Ainsworth, the company founded in 1995 by slot-industry legend and Aristocrat founder Len Ainsworth, is buying into the U.S. market in a big way this year. Already a leader in its home base of Australia, where it trails only the entrenched Aristocrat in market share, and in other parts of Europe and Asia, the slot-maker has marked 2016 for a major push into North America.
With a new 291,000-square-foot North American headquarters slated for completion in mid-2016, Ainsworth is now moving to expand its market. Last week, the manufacturer announced that it will acquire South Carolina-based slot manufacturer Nova Technologies LLC, a mainly Class II supplier with a current installed base of 1,300 games in Indian casinos across 11 U.S. states.
Founded in 2004, Nova, in addition to its corporate headquarters in Greenville, South Carolina, has a major sales, support and marketing office in Tulsa, Oklahoma, from which it serves Class II casinos in all Native American markets.
While the company also produces Class III slots, it is the Class II recurring revenue that Ainsworth targeted. The acquisition of Nova’s Class II operations will instantly double the number of slots Ainsworth has in recurring-revenue operations in the U.S., to 2,600, as well as giving the Australia-based company a fast track into the Class II Native American market.

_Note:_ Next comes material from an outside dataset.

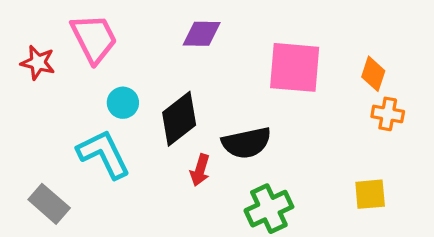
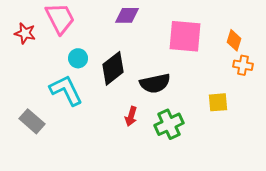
red arrow: (200, 170) -> (131, 116), moved
yellow square: (370, 194) -> (218, 102), moved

“This is an accretive acquisition, and a highly complementary addition to our North American business,” Ainsworth CEO Danny Gladstone said in a statement. “For these reasons, it makes both great strategic and financial sense for Ainsworth. The transaction allows us to enter Class II gaming in an immediate and significant manner. This deal represents a complementary extension of available product to the direct benefit of Ainsworth’s current customer base across the Americas.”
Ainsworth is reportedly paying $38 million to buy Nova Technologies. Gladstone, at a general shareholder meeting, warned shareholders of likely flat pre-tax profit for the first half of 2016, owing not only to acquisition costs and the completion of the new headquarters but to the low Australian dollar, which inflates the cost of gaming-machine components.
The announcement on profits resulted in a more than 6 percent drop in Ainsworth shares, which company executives have said should only be temporary.
The acquisition will bring Ainsworth’s total installed base in the U.S. to 4,400 units.
In other Ainsworth news, slot-maker announced that it received a credit approval for an AUD90 million (US$64.1 million) secured loan by the Australian and New Zealand Banking Group Ltd. The new banking facility will replace the current AUD30 million unsecured loan and be used to fund the acquisition of Nova, according to a report in GGRAsia.
Commenting on the deal, Ainsworth, who is the company’s executive chairman, said, “We have been disciplined and highly selective in our acquisitive growth strategy and we are now excited to have an excellent platform that we can substantially grow and develop over time.”